SQL Server 2005 Express Edition – Part 14 – Replication Support

In our series dedicated to SQL Server 2005 Express Edition, we have been
focusing mainly on characteristics that emphasize its unique capabilities,
making it a preferred choice in variety of scenarios, despite the apparent
superiority of its full-featured counterparts. However, it is fairly obvious
that its small footprint and free-of-charge use also have negative
implications, imposing restrictions on functionality available in the Standard
or Enterprise editions. This is especially conspicuous in the case of
replication, which we will explore starting with this installment.
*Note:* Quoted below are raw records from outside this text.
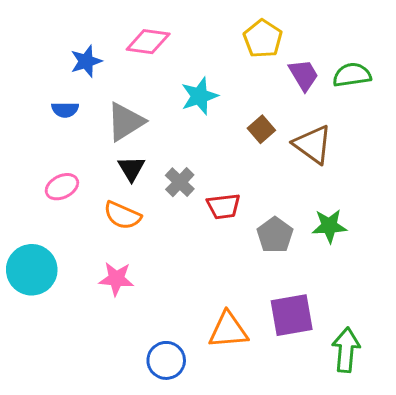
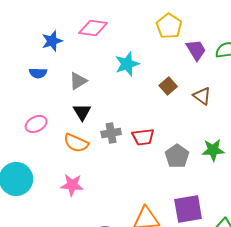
gray triangle: (125, 122) -> (78, 81), size x0.7
brown triangle: (313, 144) -> (202, 96), size x0.7
gray cross: (180, 182) -> (111, 133), moved, turned 36

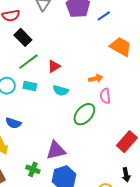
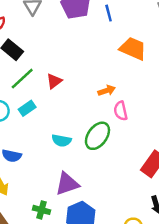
blue line: (104, 16) -> (109, 13), turned -64
cyan rectangle: (30, 86) -> (27, 108), turned -40
cyan semicircle: (61, 90) -> (62, 141), moved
Before we turn our attention to aspects of replication specific to SQL
Server 2005 Express Edition, let’s briefly review its terminology and
principles that are important to our discussion. The main purpose of
replication is to provide a mechanism for creating multiple copies of the same
data (including underlying metadata) and keeping them synchronized, regardless
of where updates originate. While its basic terminology is derived from the
world of traditional magazine publishing, some of its concepts appear to be
better represented by Web 2.0-based online technologies, such as wikis or blogs
(which allow partial or multi-directional updates to publications). In general,
though, both of these analogies work well when analyzed from the point of view
of three main entities participating in the replication:

  • publisher – a database instance, which contains the original
    data. Its portions that are designated for replication are known as
    publications and consist of one or more units called articles, representing a
    database object such as a table, view, or stored procedure (which, incidentally,
    can be further filtered to limit the amount of replicated data).
  • subscriber – a database instance, which receives a copy of data
    that was made available by a publisher. Depending on configuration, a
    subscriber might be allowed to make changes to the local data and replicate it
    either back to the publisher or to other subscribers (in this way assuming the
    dual role of the publisher and subscriber)
  • distributor – a database instance responsible for hosting
    metadata needed to control and monitor data copy and its synchronization
    between a publisher and its subscribers.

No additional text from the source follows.